What to work on:
What you return should be the line containing "Klubbar och fester" and each line after it to the end of the records, copied exactly.

Saved entries
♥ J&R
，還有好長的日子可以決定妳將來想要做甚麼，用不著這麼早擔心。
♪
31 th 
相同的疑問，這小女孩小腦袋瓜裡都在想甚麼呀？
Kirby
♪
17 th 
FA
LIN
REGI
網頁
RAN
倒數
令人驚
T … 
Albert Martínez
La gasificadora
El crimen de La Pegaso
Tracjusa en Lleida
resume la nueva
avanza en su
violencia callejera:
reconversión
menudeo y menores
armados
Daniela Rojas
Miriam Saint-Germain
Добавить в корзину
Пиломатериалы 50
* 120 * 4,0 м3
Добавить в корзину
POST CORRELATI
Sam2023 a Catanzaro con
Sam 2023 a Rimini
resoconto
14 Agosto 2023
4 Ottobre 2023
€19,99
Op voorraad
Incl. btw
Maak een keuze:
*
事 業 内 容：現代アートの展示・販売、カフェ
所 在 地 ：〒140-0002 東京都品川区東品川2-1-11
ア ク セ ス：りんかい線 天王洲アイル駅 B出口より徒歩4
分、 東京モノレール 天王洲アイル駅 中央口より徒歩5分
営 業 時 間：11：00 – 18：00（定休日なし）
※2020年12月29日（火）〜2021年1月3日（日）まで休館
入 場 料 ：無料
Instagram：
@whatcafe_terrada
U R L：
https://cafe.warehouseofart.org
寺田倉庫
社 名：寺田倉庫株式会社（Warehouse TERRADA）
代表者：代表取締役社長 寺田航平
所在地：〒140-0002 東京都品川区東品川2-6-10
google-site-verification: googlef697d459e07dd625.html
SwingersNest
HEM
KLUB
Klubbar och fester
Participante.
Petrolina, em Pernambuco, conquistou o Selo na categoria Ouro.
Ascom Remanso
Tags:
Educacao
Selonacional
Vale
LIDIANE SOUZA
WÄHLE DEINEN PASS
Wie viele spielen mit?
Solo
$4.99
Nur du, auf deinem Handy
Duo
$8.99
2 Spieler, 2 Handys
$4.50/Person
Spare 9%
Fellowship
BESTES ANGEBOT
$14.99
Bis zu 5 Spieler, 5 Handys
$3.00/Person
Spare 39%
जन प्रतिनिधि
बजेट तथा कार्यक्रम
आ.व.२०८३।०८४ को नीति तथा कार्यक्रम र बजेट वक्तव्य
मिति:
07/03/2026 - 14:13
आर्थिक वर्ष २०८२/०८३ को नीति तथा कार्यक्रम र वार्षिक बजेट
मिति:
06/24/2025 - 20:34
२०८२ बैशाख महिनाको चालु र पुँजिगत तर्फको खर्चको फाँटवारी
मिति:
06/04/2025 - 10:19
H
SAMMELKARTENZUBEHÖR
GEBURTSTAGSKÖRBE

Written solution:
Klubbar och fester
Participante.
Petrolina, em Pernambuco, conquistou o Selo na categoria Ouro.
Ascom Remanso
Tags:
Educacao
Selonacional
Vale
LIDIANE SOUZA
WÄHLE DEINEN PASS
Wie viele spielen mit?
Solo
$4.99
Nur du, auf deinem Handy
Duo
$8.99
2 Spieler, 2 Handys
$4.50/Person
Spare 9%
Fellowship
BESTES ANGEBOT
$14.99
Bis zu 5 Spieler, 5 Handys
$3.00/Person
Spare 39%
जन प्रतिनिधि
बजेट तथा कार्यक्रम
आ.व.२०८३।०८४ को नीति तथा कार्यक्रम र बजेट वक्तव्य
मिति:
07/03/2026 - 14:13
आर्थिक वर्ष २०८२/०८३ को नीति तथा कार्यक्रम र वार्षिक बजेट
मिति:
06/24/2025 - 20:34
२०८२ बैशाख महिनाको चालु र पुँजिगत तर्फको खर्चको फाँटवारी
मिति:
06/04/2025 - 10:19
H
SAMMELKARTENZUBEHÖR
GEBURTSTAGSKÖRBE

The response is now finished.